Task objective - Every entry below is to be retyped exactly as it stands.

===============

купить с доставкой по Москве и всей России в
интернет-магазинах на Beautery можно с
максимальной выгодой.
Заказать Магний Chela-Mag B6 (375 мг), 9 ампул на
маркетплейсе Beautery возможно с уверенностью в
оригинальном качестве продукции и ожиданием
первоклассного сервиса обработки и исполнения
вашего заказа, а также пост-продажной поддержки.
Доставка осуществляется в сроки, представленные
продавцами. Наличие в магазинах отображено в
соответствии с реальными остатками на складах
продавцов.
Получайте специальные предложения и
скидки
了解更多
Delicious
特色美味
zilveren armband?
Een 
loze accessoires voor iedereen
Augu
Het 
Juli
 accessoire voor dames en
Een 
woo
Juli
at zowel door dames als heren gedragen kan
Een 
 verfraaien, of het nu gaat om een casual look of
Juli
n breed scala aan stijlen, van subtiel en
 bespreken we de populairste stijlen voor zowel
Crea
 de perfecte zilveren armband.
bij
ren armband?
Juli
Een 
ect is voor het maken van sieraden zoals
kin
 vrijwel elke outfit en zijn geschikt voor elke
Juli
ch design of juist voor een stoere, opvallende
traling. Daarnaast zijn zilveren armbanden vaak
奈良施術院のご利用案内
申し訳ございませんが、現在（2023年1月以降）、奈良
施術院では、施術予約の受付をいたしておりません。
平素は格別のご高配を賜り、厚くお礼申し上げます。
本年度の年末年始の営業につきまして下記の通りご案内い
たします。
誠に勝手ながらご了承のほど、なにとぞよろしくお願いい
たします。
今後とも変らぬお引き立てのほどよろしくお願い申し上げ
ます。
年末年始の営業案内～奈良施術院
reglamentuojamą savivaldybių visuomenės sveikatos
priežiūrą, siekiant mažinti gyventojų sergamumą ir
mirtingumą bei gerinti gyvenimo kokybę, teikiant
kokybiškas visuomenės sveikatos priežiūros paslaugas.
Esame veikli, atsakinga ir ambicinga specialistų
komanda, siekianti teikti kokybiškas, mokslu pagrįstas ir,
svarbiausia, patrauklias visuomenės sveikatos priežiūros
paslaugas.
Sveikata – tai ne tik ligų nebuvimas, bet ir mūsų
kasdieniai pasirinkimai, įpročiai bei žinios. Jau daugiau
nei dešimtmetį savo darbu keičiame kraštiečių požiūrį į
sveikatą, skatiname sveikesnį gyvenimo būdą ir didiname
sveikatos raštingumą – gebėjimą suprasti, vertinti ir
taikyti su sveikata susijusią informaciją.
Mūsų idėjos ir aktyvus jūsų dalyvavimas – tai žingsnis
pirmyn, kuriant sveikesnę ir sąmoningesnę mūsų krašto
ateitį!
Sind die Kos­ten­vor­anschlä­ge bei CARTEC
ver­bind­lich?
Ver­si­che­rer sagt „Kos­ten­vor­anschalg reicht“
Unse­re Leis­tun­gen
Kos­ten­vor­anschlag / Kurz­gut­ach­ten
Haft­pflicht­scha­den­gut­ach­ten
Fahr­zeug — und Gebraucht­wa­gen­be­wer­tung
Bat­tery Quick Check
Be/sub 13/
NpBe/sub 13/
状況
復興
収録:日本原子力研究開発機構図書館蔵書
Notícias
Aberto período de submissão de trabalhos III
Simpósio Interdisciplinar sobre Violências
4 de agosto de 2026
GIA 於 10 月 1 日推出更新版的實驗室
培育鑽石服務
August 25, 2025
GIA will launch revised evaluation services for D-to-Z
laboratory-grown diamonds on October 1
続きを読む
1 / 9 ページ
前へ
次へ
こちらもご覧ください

===============

Solution -
купить с доставкой по Москве и всей России в
интернет-магазинах на Beautery можно с
максимальной выгодой.
Заказать Магний Chela-Mag B6 (375 мг), 9 ампул на
маркетплейсе Beautery возможно с уверенностью в
оригинальном качестве продукции и ожиданием
первоклассного сервиса обработки и исполнения
вашего заказа, а также пост-продажной поддержки.
Доставка осуществляется в сроки, представленные
продавцами. Наличие в магазинах отображено в
соответствии с реальными остатками на складах
продавцов.
Получайте специальные предложения и
скидки
了解更多
Delicious
特色美味
zilveren armband?
Een 
loze accessoires voor iedereen
Augu
Het 
Juli
 accessoire voor dames en
Een 
woo
Juli
at zowel door dames als heren gedragen kan
Een 
 verfraaien, of het nu gaat om een casual look of
Juli
n breed scala aan stijlen, van subtiel en
 bespreken we de populairste stijlen voor zowel
Crea
 de perfecte zilveren armband.
bij
ren armband?
Juli
Een 
ect is voor het maken van sieraden zoals
kin
 vrijwel elke outfit en zijn geschikt voor elke
Juli
ch design of juist voor een stoere, opvallende
traling. Daarnaast zijn zilveren armbanden vaak
奈良施術院のご利用案内
申し訳ございませんが、現在（2023年1月以降）、奈良
施術院では、施術予約の受付をいたしておりません。
平素は格別のご高配を賜り、厚くお礼申し上げます。
本年度の年末年始の営業につきまして下記の通りご案内い
たします。
誠に勝手ながらご了承のほど、なにとぞよろしくお願いい
たします。
今後とも変らぬお引き立てのほどよろしくお願い申し上げ
ます。
年末年始の営業案内～奈良施術院
reglamentuojamą savivaldybių visuomenės sveikatos
priežiūrą, siekiant mažinti gyventojų sergamumą ir
mirtingumą bei gerinti gyvenimo kokybę, teikiant
kokybiškas visuomenės sveikatos priežiūros paslaugas.
Esame veikli, atsakinga ir ambicinga specialistų
komanda, siekianti teikti kokybiškas, mokslu pagrįstas ir,
svarbiausia, patrauklias visuomenės sveikatos priežiūros
paslaugas.
Sveikata – tai ne tik ligų nebuvimas, bet ir mūsų
kasdieniai pasirinkimai, įpročiai bei žinios. Jau daugiau
nei dešimtmetį savo darbu keičiame kraštiečių požiūrį į
sveikatą, skatiname sveikesnį gyvenimo būdą ir didiname
sveikatos raštingumą – gebėjimą suprasti, vertinti ir
taikyti su sveikata susijusią informaciją.
Mūsų idėjos ir aktyvus jūsų dalyvavimas – tai žingsnis
pirmyn, kuriant sveikesnę ir sąmoningesnę mūsų krašto
ateitį!
Sind die Kos­ten­vor­anschlä­ge bei CARTEC
ver­bind­lich?
Ver­si­che­rer sagt „Kos­ten­vor­anschalg reicht“
Unse­re Leis­tun­gen
Kos­ten­vor­anschlag / Kurz­gut­ach­ten
Haft­pflicht­scha­den­gut­ach­ten
Fahr­zeug — und Gebraucht­wa­gen­be­wer­tung
Bat­tery Quick Check
Be/sub 13/
NpBe/sub 13/
状況
復興
収録:日本原子力研究開発機構図書館蔵書
Notícias
Aberto período de submissão de trabalhos III
Simpósio Interdisciplinar sobre Violências
4 de agosto de 2026
GIA 於 10 月 1 日推出更新版的實驗室
培育鑽石服務
August 25, 2025
GIA will launch revised evaluation services for D-to-Z
laboratory-grown diamonds on October 1
続きを読む
1 / 9 ページ
前へ
次へ
こちらもご覧ください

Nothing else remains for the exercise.